Clad in a cumbersome spacesuit and anchored to a specially designed tee box, Pavel Vinogradov will hit a six-iron drive along side the station's Russian segment, taking great care not to hook the ball into the outpost.
Nataliya Hearn, president and chief executive officer of Element 21 Golf Co., said Russian Federal Space Agency officials initially were concerned that fragile solar panels jutting from the station's Russian crew quarters might be struck.
But an extensive Russian test program -- one involving veteran cosmonaut Sergei Krikalev -- subsequently showed the golf shot in space would be safe, Hearn said.
"If they were not confident that there would not be any safety issues with the structural components of the International Space Station, they would never have gone ahead and approved the full mission," she said.
NASA managers are aware of the plans and are reviewing the safety issues.
The ball is expected to remain in orbit for three to four years.
Space debris is one of the most dangerous threats to the station.
Even a tiny fragment of aluminum would strike with the same force as a rifle bullet.
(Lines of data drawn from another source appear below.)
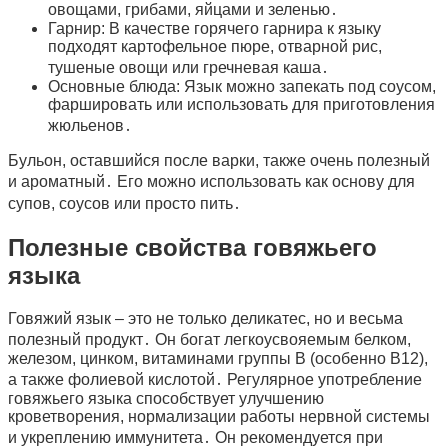
овощами, грибами, яйцами и зеленью․
Гарнир: В качестве горячего гарнира к языку
подходят картофельное пюре, отварной рис,
тушеные овощи или гречневая каша․
Основные блюда: Язык можно запекать под соусом,
фаршировать или использовать для приготовления
жюльенов․
Бульон, оставшийся после варки, также очень полезный
и ароматный․ Его можно использовать как основу для
супов, соусов или просто пить․
Полезные свойства говяжьего
языка
Говяжий язык – это не только деликатес, но и весьма
полезный продукт․ Он богат легкоусвояемым белком,
железом, цинком, витаминами группы В (особенно В12),
а также фолиевой кислотой․ Регулярное употребление
говяжьего языка способствует улучшению
кроветворения, нормализации работы нервной системы
и укреплению иммунитета․ Он рекомендуется при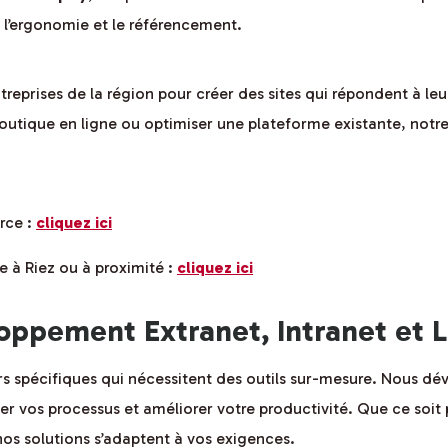
 l’ergonomie et le référencement.
prises de la région pour créer des sites qui répondent à leurs e
boutique en ligne ou optimiser une plateforme existante, no
rce :
cliquez ici
e à Riez ou à proximité :
cliquez ici
ppement Extranet, Intranet et Lo
ers spécifiques qui nécessitent des outils sur-mesure. Nous d
r vos processus et améliorer votre productivité. Que ce soit p
nos solutions s’adaptent à vos exigences.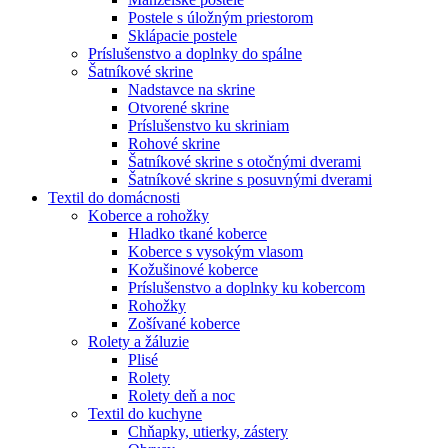
Postele s úložným priestorom
Sklápacie postele
Príslušenstvo a doplnky do spálne
Šatníkové skrine
Nadstavce na skrine
Otvorené skrine
Príslušenstvo ku skriniam
Rohové skrine
Šatníkové skrine s otočnými dverami
Šatníkové skrine s posuvnými dverami
Textil do domácnosti
Koberce a rohožky
Hladko tkané koberce
Koberce s vysokým vlasom
Kožušinové koberce
Príslušenstvo a doplnky ku kobercom
Rohožky
Zošívané koberce
Rolety a žáluzie
Plisé
Rolety
Rolety deň a noc
Textil do kuchyne
Chňapky, utierky, zástery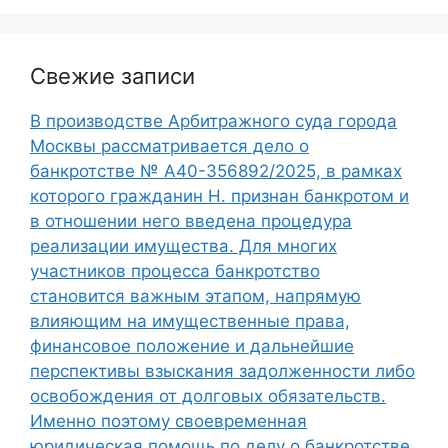
Свежие записи
В производстве Арбитражного суда города
Москвы рассматривается дело о
банкротстве № А40-356892/2025, в рамках
которого гражданин Н. признан банкротом и
в отношении него введена процедура
реализации имущества. Для многих
участников процесса банкротство
становится важным этапом, напрямую
влияющим на имущественные права,
финансовое положение и дальнейшие
перспективы взыскания задолженности либо
освобождения от долговых обязательств.
Именно поэтому своевременная
юридическая помощь по делу о банкротстве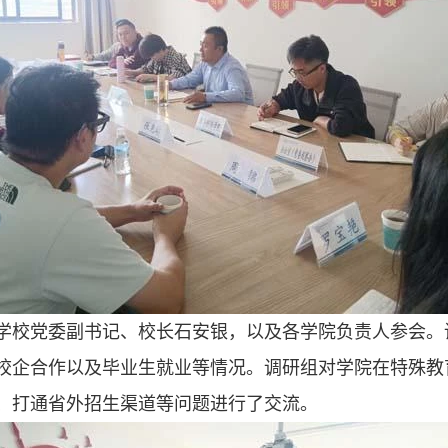
学校党委副书记、校长石安银，以及各学院负责人参会。
校企合作以及毕业生就业等情况。调研组对学院在特殊教
、打通省外招生渠道等问题进行了交流。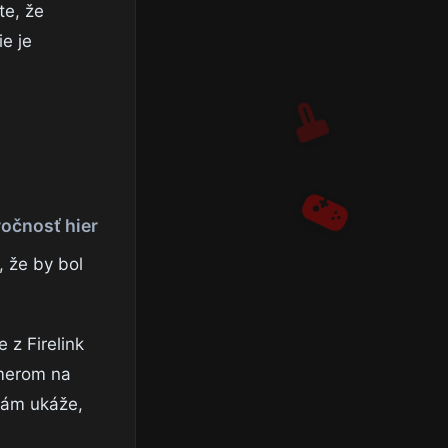
te, že
e je
ročnosť hier
, že by bol
 z Firelink
smerom na
 vám ukáže,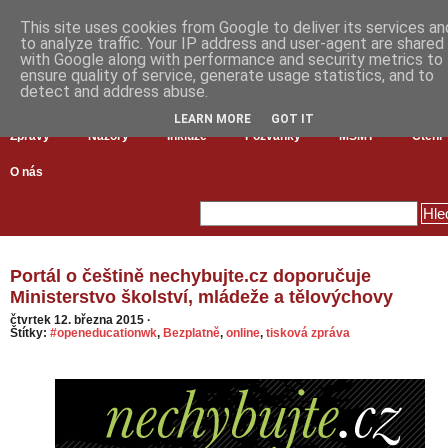
This site uses cookies from Google to deliver its services an
to analyze traffic. Your IP address and user-agent are shared
with Google along with performance and security metrics to
ensure quality of service, generate usage statistics, and to
detect and address abuse.
LEARN MORE
GOT IT
Zprávy
Názory
Inkluze
Pozvánky
MŠMT
Čtení
O nás
Portál o češtině nechybujte.cz doporučuje
Ministerstvo školství, mládeže a tělovýchovy
čtvrtek 12. března 2015
·
Štítky:
#openeducationwk
,
Bezplatně
,
online
,
tisková zpráva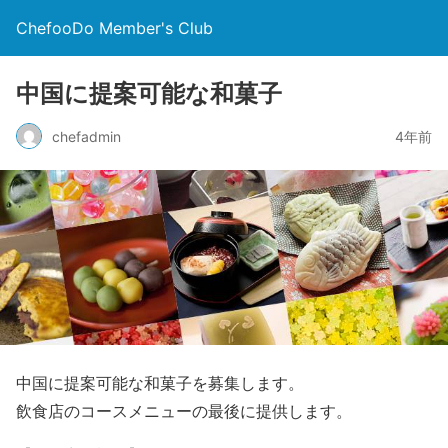
ChefooDo Member's Club
中国に提案可能な和菓子
chefadmin
4年前
中国に提案可能な和菓子を募集します。
飲食店のコースメニューの最後に提供します。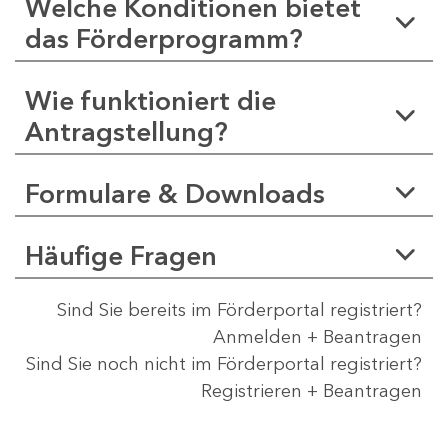
Welche Konditionen bietet
das Förderprogramm?
Wie funktioniert die
Antragstellung?
Formulare & Downloads
Häufige Fragen
Sind Sie bereits im Förderportal registriert?
Anmelden + Beantragen
Sind Sie noch nicht im Förderportal registriert?
Registrieren + Beantragen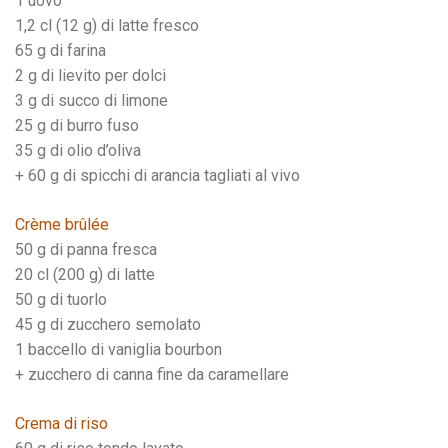
1 uovo
1,2 cl (12 g) di latte fresco
65 g di farina
2 g di lievito per dolci
3 g di succo di limone
25 g di burro fuso
35 g di olio d’oliva
+ 60 g di spicchi di arancia tagliati al vivo
Crème brûlée
50 g di panna fresca
20 cl (200 g) di latte
50 g di tuorlo
45 g di zucchero semolato
1 baccello di vaniglia bourbon
+ zucchero di canna fine da caramellare
Crema di riso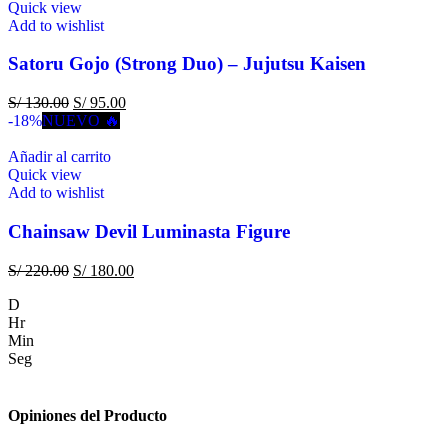
Quick view
Add to wishlist
Satoru Gojo (Strong Duo) – Jujutsu Kaisen
S/
130.00
S/
95.00
-18%
NUEVO 🔥
Añadir al carrito
Quick view
Add to wishlist
Chainsaw Devil Luminasta Figure
S/
220.00
S/
180.00
D
Hr
Min
Seg
Opiniones del Producto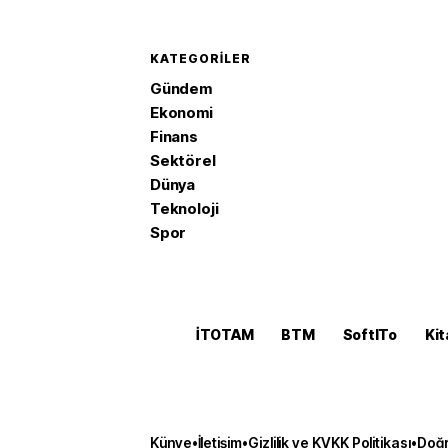
KATEGORILER
Gündem
Ekonomi
Finans
Sektörel
Dünya
Teknoloji
Spor
İTOTAM
BTM
SoftITo
Kit
Künye
•
İletişim
•
Gizlilik ve KVKK Politikası
•
Doğr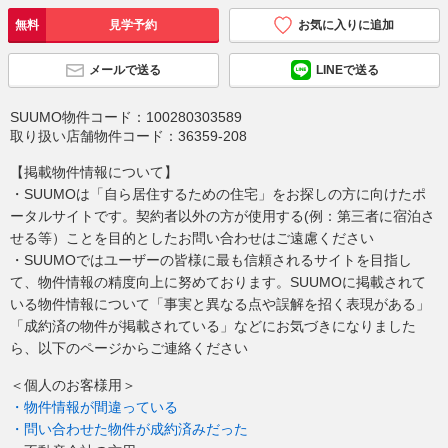
無料
見学予約
お気に入りに追加
メールで送る
LINEで送る
SUUMO物件コード：
100280303589
取り扱い店舗物件コード：
36359-208
【掲載物件情報について】
・SUUMOは「自ら居住するための住宅」をお探しの方に向けたポ
ータルサイトです。契約者以外の方が使用する(例：第三者に宿泊さ
せる等）ことを目的としたお問い合わせはご遠慮ください
・SUUMOではユーザーの皆様に最も信頼されるサイトを目指し
て、物件情報の精度向上に努めております。SUUMOに掲載されて
いる物件情報について「事実と異なる点や誤解を招く表現がある」
「成約済の物件が掲載されている」などにお気づきになりました
ら、以下のページからご連絡ください
＜個人のお客様用＞
・物件情報が間違っている
・問い合わせた物件が成約済みだった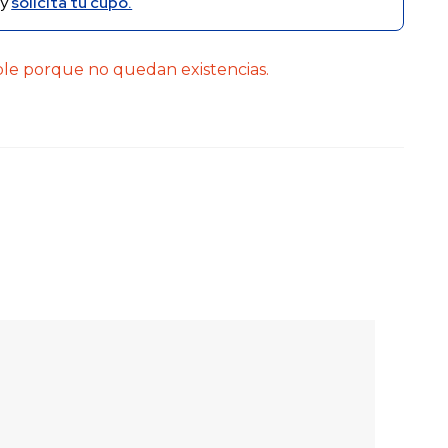
y
solicita tu cupo.
ble porque no quedan existencias.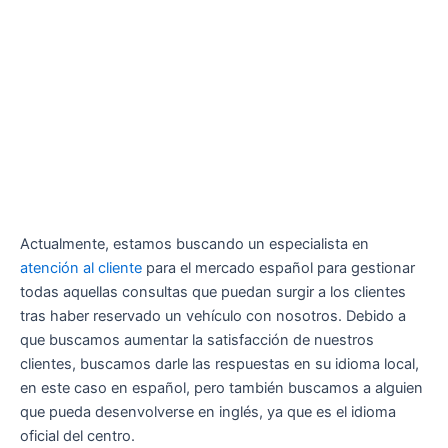
Actualmente, estamos buscando un especialista en
atención al cliente
para el mercado español para gestionar
todas aquellas consultas que puedan surgir a los clientes
tras haber reservado un vehículo con nosotros. Debido a
que buscamos aumentar la satisfacción de nuestros
clientes, buscamos darle las respuestas en su idioma local,
en este caso en español, pero también buscamos a alguien
que pueda desenvolverse en inglés, ya que es el idioma
oficial del centro.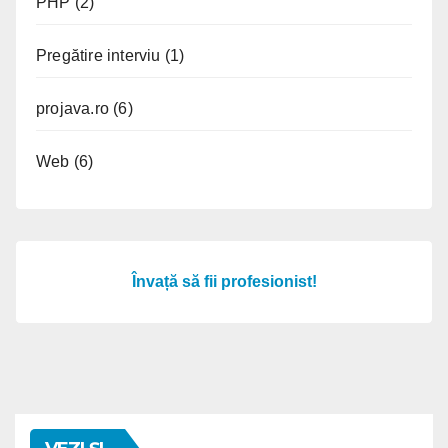
PHP
(2)
Pregătire interviu
(1)
projava.ro
(6)
Web
(6)
Învață să fii profesionist!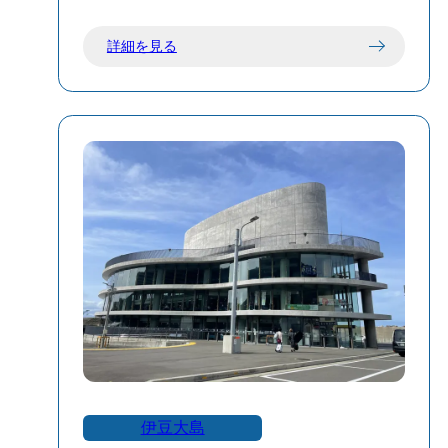
シアター
詳細を見る
伊豆大島の成り立ちや地質や地形などデ
ジタル映像と実物資料を交えているGeo展
示室
7500分の1で再現された立体模型に映像が
広がるプロジェクション展示・Geoシオラ
マ
子供から大人まで楽しめる施設です。伊
豆大島に到着後に訪れるのが一番のおす
すめポイントです🔍✨
伊豆大島の事を詳しく知る事もでき、い
つもとは違った楽しみ方ができるので是
非訪れて見てください😊
伊豆大島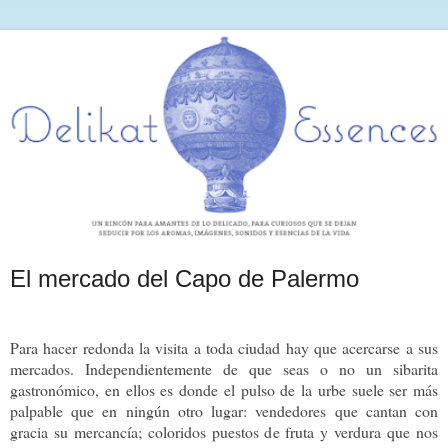
El mercado del Capo de Palermo
Para hacer redonda la visita a toda ciudad hay que acercarse a sus
mercados. Independientemente de que seas o no un sibarita
gastronómico, en ellos es donde el pulso de la urbe suele ser más
palpable que en ningún otro lugar: vendedores que cantan con
gracia su mercancía; coloridos puestos de fruta y verdura que nos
A hit from debris the size of a golf ball flying at six miles per second could be catastrophic.
Previous NASA risk analyses show there is a one in 200 chance in any given year of losing the $100 billion station to a debris hit that penetrates the hull of the outpost.
Based in Toronto, Element 21 manufactures golf clubs made of Scandium, a metal alloy used to build Russian MiG and Sukhoi fighter jets and Russian segments of the station. The alloy is lighter and stronger than titanium, graphite or steel.
A "launch platform" was developed along with a spring-like space tee that would hold a golf ball in weightlessness yet release it when struck, Hearn said.
Engineers also had to determine the best place to mount the platform, and the best direction to drive the ball, to avoid hitting the station, Hearn said.
A gold-plated Element 21 six-iron and several golf balls were hauled to the station last September on a Russian space freighter. The golf shot tentatively is slated to take place during a spacewalk in late July.
The ball is expected to travel up to 2.1 billion miles before it drops back into the atmosphere and burns up.
"In essence, it's going to be the longest drive ever hit," company spokesman Joe Wieczorek said.
Element 21 is linking the drive to moonwalker Alan Shepard's golf outing during the Apollo 14 mission 35 years ago this month.
Hearn declined to disclose the value of the company's contract with the Russian space agency. The ball is equipped with transmitters that will enable golfers to follow its flight around the world at the company's Web site, www.e21golf.com. Video from the shot also will be used in a television commercial.